EXERCISE AIM ::
When the line containing "thượng đệ tứ" appears in the data below, begin copying there and stop only after the line containing "năng khôi phục".

(Page images and extracted text)

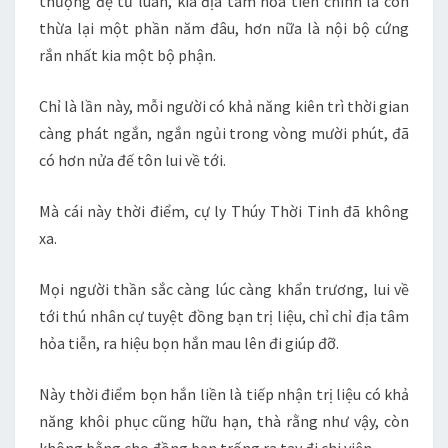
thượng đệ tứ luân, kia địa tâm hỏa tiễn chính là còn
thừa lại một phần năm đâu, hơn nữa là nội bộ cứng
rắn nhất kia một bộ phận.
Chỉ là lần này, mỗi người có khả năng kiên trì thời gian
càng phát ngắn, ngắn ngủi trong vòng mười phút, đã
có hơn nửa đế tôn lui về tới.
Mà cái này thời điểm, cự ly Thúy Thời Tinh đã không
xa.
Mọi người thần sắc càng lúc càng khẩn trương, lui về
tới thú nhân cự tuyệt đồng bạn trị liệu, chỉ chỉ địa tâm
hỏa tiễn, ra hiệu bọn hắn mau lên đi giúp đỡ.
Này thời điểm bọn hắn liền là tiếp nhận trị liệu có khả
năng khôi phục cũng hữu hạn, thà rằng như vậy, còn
---
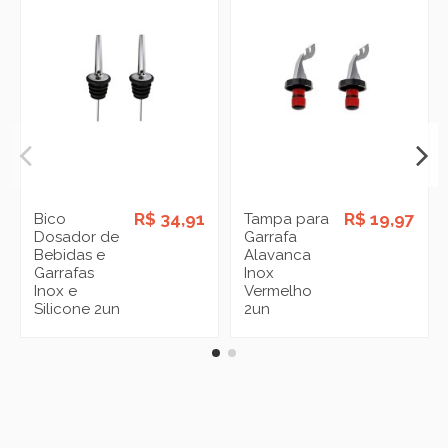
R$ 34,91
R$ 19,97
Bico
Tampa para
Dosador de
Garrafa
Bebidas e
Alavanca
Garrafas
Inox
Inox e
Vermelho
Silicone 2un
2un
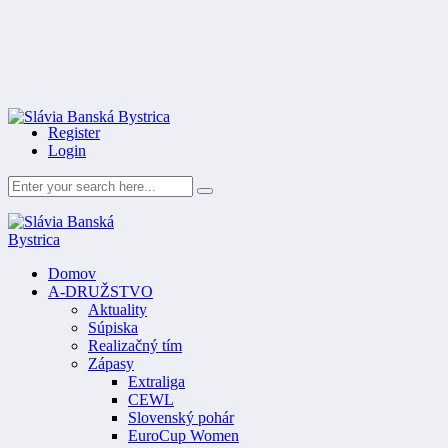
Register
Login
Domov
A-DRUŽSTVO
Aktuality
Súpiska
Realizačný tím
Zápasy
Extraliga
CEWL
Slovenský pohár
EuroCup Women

RESULT BELOW ::
thượng đệ tứ luân, kia địa tâm hỏa tiễn chính là còn
thừa lại một phần năm đâu, hơn nữa là nội bộ cứng
rắn nhất kia một bộ phận.
Chỉ là lần này, mỗi người có khả năng kiên trì thời gian
càng phát ngắn, ngắn ngủi trong vòng mười phút, đã
có hơn nửa đế tôn lui về tới.
Mà cái này thời điểm, cự ly Thúy Thời Tinh đã không
xa.
Mọi người thần sắc càng lúc càng khẩn trương, lui về
tới thú nhân cự tuyệt đồng bạn trị liệu, chỉ chỉ địa tâm
hỏa tiễn, ra hiệu bọn hắn mau lên đi giúp đỡ.
Này thời điểm bọn hắn liền là tiếp nhận trị liệu có khả
năng khôi phục cũng hữu hạn, thà rằng như vậy, còn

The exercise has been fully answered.